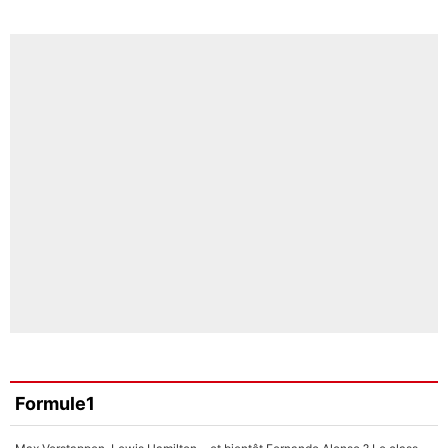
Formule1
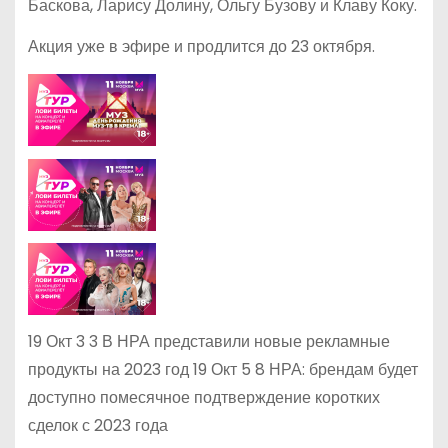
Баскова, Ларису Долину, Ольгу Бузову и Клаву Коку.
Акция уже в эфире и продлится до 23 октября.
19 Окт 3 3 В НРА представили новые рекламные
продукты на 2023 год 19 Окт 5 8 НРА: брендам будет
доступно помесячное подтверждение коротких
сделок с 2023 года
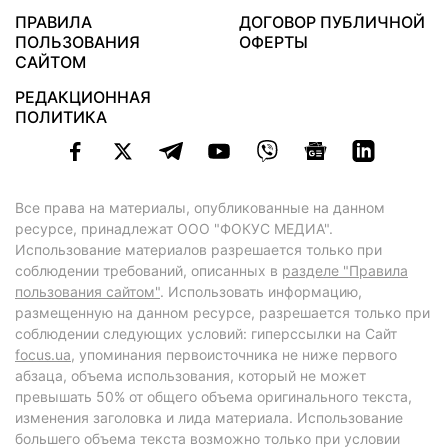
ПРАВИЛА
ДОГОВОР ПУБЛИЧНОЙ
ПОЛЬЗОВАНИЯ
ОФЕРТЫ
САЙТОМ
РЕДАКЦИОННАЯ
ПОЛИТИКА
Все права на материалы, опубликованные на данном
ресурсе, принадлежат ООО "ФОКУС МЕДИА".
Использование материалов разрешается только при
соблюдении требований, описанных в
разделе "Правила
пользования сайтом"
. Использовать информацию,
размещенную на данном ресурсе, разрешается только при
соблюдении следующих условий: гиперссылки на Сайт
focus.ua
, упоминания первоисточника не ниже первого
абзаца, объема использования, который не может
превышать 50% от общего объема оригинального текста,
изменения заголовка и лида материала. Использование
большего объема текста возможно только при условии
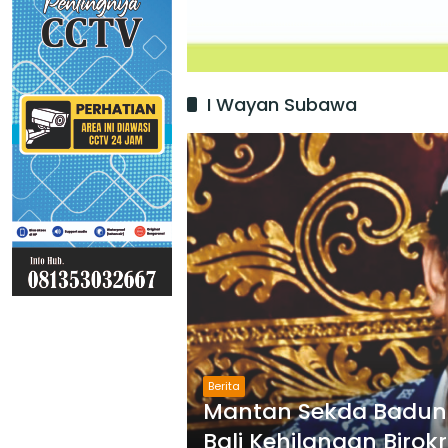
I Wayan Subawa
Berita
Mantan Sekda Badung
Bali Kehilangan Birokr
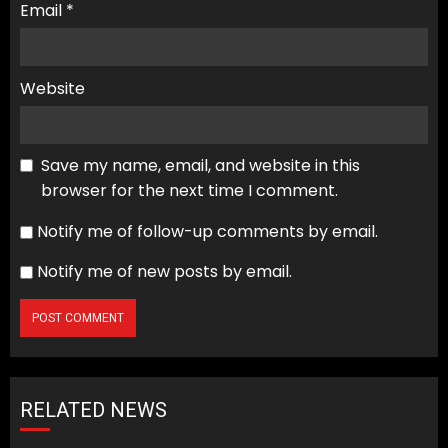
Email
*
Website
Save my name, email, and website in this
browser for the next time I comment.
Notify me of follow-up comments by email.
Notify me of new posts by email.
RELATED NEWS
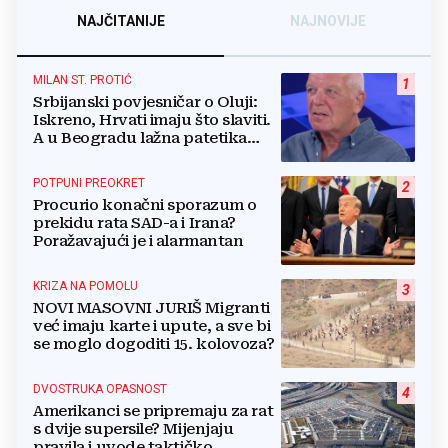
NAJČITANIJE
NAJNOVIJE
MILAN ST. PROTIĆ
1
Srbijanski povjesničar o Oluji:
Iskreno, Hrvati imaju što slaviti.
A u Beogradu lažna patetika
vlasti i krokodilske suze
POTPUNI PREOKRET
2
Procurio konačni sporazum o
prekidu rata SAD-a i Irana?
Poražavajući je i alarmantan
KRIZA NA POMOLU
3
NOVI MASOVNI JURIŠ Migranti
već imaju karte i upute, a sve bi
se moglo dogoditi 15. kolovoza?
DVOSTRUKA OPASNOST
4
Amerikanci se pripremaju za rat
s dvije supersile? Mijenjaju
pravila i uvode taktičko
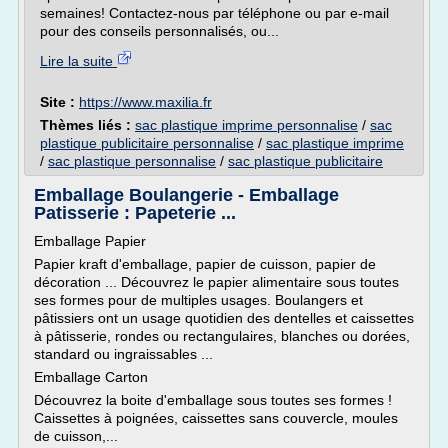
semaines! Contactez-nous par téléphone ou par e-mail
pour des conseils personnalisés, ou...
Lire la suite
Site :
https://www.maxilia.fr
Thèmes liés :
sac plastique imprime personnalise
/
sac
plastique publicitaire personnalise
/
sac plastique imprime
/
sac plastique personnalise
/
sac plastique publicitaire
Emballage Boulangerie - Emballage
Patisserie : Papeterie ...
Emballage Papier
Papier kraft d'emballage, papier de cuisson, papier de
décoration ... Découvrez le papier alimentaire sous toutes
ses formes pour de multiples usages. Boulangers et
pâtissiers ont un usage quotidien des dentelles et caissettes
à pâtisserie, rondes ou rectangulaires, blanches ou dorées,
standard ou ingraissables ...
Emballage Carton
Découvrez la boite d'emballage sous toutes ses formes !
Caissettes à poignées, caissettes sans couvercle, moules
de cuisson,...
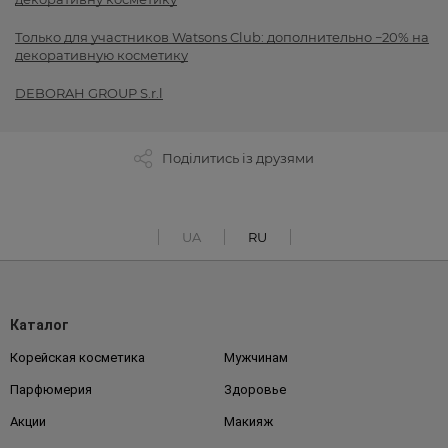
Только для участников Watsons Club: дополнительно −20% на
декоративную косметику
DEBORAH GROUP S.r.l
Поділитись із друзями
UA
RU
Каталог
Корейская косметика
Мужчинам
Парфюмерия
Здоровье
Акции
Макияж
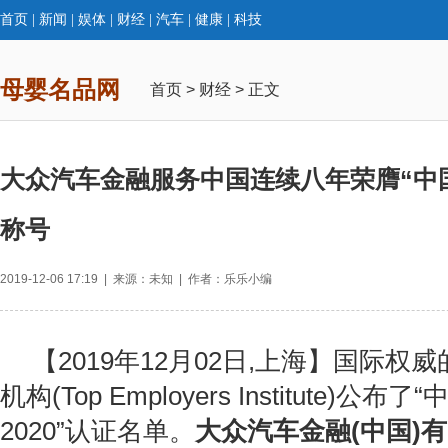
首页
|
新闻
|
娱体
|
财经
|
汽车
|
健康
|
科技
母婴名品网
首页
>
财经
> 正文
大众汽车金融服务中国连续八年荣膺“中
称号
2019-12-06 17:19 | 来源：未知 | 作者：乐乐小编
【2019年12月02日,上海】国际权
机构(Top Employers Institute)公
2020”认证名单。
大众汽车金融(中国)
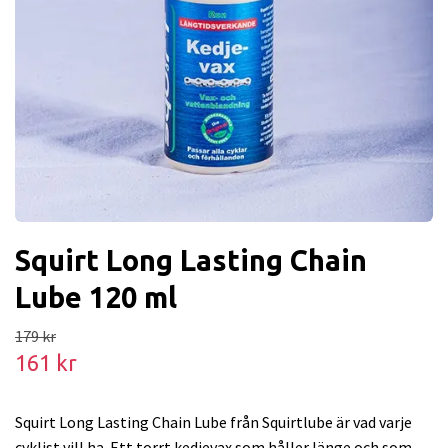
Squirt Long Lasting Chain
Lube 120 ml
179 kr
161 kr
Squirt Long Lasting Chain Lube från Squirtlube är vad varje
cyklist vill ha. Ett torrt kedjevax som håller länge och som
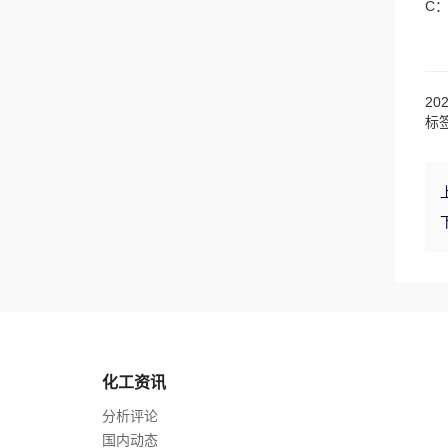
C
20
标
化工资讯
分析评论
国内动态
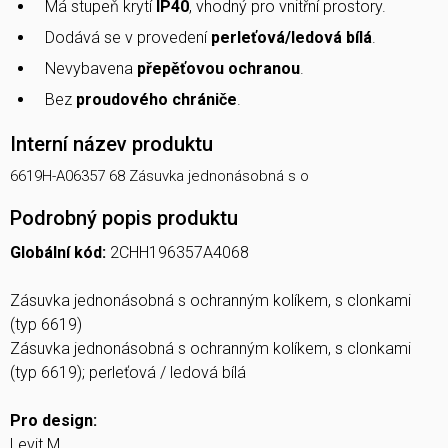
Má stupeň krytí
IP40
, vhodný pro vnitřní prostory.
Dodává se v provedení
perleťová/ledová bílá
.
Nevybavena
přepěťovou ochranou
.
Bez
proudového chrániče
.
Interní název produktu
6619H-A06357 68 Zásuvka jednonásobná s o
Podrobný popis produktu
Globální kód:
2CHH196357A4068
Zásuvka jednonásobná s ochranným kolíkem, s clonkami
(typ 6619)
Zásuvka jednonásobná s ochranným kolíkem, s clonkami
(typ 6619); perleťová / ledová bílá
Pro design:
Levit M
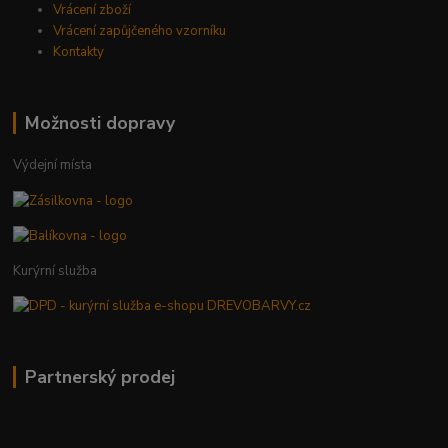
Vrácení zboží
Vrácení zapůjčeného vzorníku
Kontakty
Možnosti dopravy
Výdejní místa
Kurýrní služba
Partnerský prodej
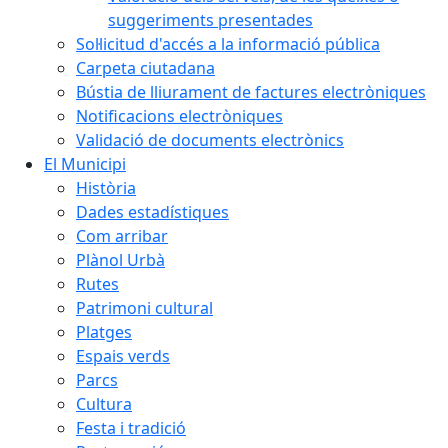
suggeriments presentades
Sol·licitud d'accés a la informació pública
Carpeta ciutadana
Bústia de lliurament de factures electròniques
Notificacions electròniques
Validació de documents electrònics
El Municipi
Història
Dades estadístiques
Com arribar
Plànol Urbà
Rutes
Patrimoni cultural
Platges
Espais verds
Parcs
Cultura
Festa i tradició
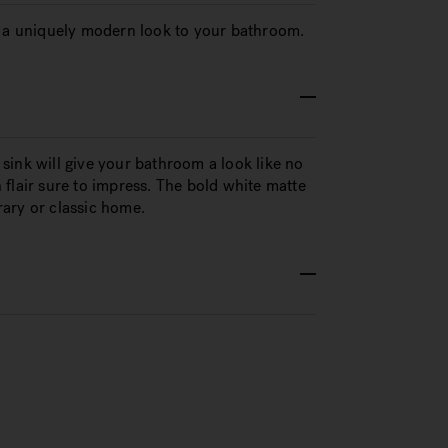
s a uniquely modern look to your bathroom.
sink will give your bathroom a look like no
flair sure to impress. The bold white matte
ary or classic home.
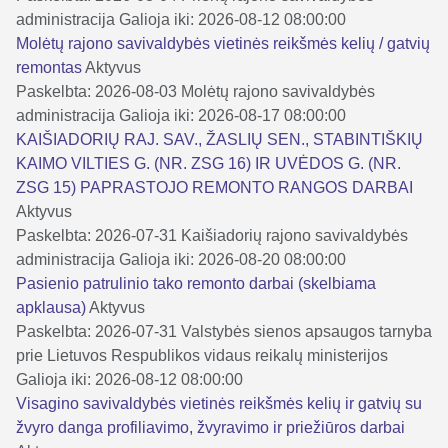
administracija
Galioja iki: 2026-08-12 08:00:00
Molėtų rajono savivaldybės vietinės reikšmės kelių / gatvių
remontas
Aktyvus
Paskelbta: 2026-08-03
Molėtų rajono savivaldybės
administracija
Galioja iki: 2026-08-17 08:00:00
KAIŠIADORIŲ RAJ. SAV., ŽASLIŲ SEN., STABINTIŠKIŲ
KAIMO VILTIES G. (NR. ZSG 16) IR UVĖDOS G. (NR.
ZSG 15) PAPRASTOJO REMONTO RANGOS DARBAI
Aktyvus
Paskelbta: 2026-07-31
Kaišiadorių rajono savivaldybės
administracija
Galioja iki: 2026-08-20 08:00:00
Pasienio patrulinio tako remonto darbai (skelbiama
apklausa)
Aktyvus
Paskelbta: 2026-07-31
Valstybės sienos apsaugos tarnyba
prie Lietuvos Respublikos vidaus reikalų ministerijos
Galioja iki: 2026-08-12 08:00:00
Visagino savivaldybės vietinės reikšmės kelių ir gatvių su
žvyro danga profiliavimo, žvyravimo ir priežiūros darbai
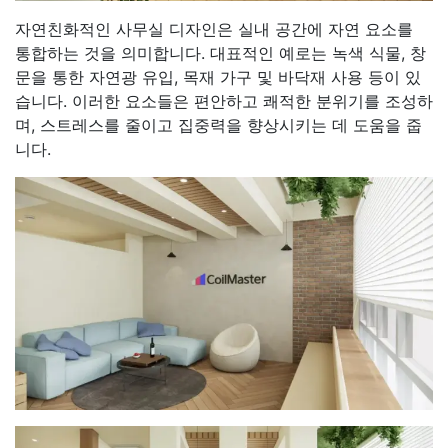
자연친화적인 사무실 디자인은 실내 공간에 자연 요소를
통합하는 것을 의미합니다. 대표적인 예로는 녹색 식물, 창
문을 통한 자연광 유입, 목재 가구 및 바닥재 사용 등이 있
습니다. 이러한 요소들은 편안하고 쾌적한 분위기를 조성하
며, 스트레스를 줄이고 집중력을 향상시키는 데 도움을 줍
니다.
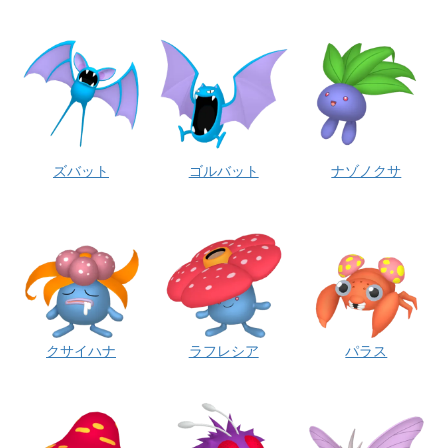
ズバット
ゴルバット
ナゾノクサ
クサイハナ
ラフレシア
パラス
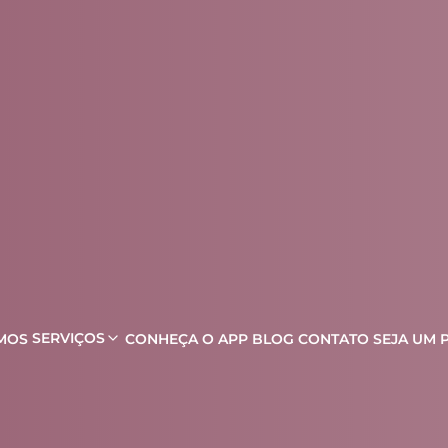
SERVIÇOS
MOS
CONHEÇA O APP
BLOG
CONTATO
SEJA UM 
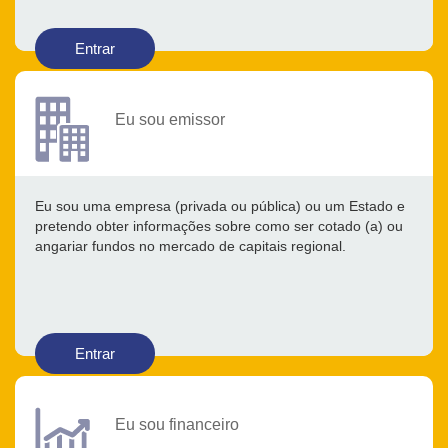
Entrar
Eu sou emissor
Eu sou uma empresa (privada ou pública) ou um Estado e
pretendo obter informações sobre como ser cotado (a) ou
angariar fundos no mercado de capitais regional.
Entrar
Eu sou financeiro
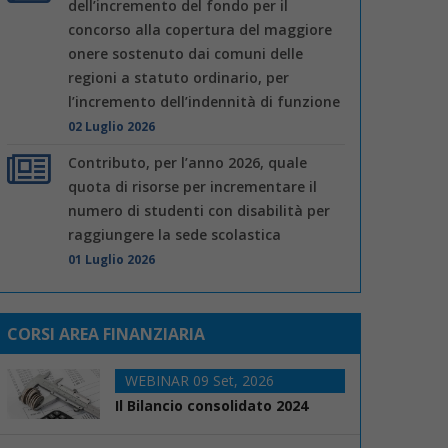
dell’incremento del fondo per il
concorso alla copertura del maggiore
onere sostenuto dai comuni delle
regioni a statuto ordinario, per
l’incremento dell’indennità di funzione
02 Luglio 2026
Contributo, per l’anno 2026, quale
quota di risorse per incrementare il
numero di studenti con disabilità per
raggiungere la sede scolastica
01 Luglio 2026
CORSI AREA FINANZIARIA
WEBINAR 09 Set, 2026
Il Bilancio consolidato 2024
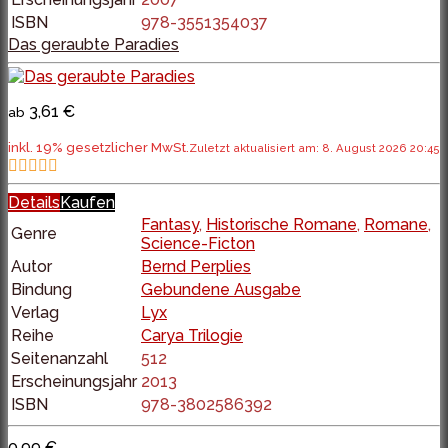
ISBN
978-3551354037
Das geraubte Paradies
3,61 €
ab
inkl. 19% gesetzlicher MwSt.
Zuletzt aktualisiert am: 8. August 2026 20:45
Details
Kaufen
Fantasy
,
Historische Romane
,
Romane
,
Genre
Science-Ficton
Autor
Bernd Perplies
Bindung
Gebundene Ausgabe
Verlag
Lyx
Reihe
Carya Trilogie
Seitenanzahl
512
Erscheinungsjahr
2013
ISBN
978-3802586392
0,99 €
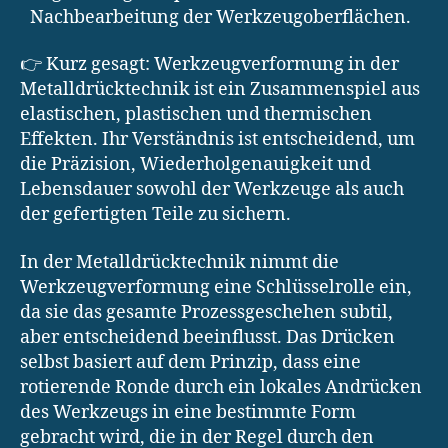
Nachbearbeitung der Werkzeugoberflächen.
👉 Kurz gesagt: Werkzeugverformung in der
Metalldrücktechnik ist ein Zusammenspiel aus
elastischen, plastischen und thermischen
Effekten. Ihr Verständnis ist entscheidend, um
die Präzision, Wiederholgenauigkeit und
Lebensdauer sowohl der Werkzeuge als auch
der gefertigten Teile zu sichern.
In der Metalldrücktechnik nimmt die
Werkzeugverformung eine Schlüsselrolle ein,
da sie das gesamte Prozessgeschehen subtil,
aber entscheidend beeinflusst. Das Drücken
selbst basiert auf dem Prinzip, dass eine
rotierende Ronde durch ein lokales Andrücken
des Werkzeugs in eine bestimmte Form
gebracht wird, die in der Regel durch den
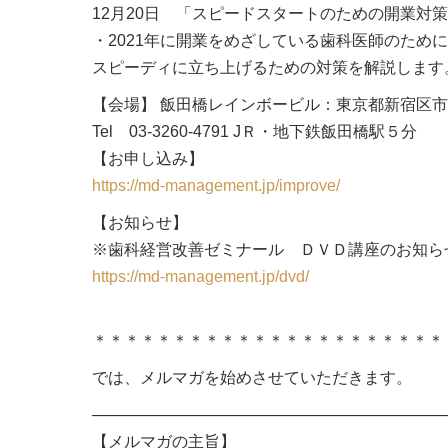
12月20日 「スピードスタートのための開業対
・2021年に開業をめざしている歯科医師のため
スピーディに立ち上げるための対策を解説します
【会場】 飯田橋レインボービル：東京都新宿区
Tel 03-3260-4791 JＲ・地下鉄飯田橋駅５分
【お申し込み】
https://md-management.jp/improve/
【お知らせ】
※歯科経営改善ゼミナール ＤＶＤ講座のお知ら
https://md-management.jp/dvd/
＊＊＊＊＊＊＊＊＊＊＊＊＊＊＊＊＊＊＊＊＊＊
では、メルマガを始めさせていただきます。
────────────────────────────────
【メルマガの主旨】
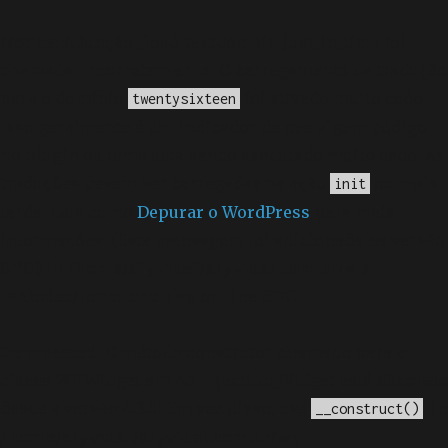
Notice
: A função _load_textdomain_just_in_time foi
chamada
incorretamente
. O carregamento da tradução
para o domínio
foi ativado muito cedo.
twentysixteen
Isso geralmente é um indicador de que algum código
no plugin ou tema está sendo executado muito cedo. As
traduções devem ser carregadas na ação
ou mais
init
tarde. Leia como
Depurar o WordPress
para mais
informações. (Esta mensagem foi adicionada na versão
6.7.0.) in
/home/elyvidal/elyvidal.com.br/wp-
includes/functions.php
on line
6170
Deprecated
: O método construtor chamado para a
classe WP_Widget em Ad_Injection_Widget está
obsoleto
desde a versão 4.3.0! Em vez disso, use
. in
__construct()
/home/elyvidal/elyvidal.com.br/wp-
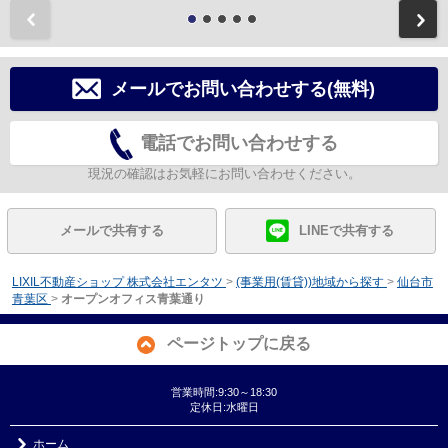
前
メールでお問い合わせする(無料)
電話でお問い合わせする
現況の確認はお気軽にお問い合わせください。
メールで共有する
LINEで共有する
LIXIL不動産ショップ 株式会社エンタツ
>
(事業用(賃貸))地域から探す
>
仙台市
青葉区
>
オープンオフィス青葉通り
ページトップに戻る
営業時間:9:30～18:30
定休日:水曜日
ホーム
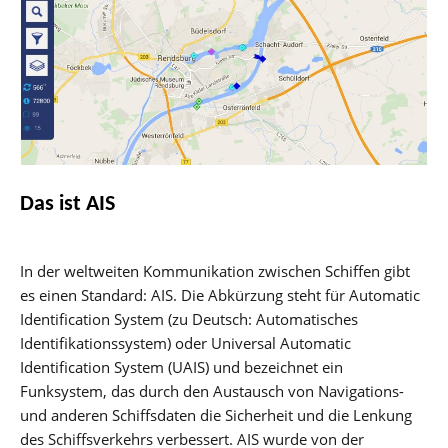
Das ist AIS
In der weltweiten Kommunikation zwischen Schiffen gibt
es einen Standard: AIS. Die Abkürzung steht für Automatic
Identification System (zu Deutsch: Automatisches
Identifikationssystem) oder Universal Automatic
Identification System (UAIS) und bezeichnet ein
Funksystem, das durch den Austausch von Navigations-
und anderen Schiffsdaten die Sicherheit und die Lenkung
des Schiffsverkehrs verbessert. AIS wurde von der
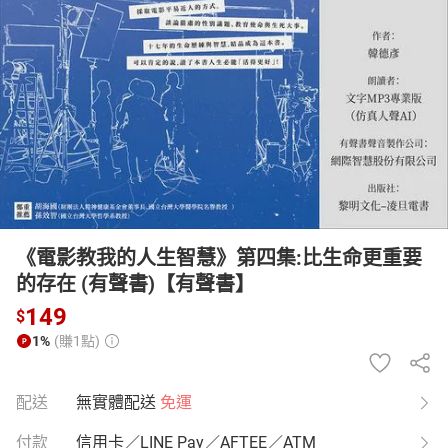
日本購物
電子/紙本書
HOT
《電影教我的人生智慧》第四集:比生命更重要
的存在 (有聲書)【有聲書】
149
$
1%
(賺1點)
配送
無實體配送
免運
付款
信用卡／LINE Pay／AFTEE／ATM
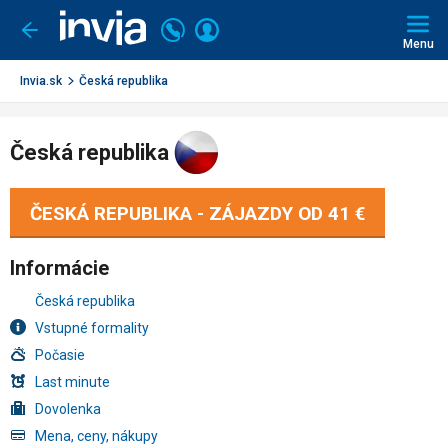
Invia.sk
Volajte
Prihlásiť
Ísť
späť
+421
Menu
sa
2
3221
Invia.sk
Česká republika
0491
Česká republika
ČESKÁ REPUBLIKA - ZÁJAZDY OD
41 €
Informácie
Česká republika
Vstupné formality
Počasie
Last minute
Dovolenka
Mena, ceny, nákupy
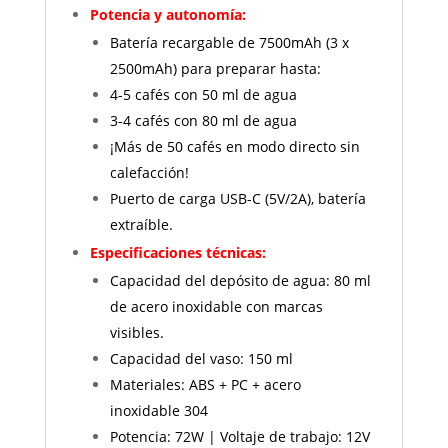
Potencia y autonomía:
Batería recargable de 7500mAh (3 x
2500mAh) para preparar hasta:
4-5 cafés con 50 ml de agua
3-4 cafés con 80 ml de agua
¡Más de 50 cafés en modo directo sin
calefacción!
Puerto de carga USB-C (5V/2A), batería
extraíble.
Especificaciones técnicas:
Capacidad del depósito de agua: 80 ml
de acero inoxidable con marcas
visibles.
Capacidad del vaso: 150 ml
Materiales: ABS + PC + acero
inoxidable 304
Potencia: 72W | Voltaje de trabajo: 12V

_What is required:_
Beginning with the first line of the records above, extract each line exactly through the line that holds "ресурсе, принадлежат ООО", both ends included. Omit pictures.

_Response area:_
Formule1
Баскова, Ларису Долину, Ольгу Бузову и Клаву Коку.
Акция уже в эфире и продлится до 23 октября.
19 Окт 3 3 В НРА представили новые рекламные
продукты на 2023 год 19 Окт 5 8 НРА: брендам будет
доступно помесячное подтверждение коротких
сделок с 2023 года
ПРАВИЛА
ДОГОВОР ПУБЛИЧНОЙ
ПОЛЬЗОВАНИЯ
ОФЕРТЫ
САЙТОМ
РЕДАКЦИОННАЯ
ПОЛИТИКА
Все права на материалы, опубликованные на данном
ресурсе, принадлежат ООО "ФОКУС МЕДИА".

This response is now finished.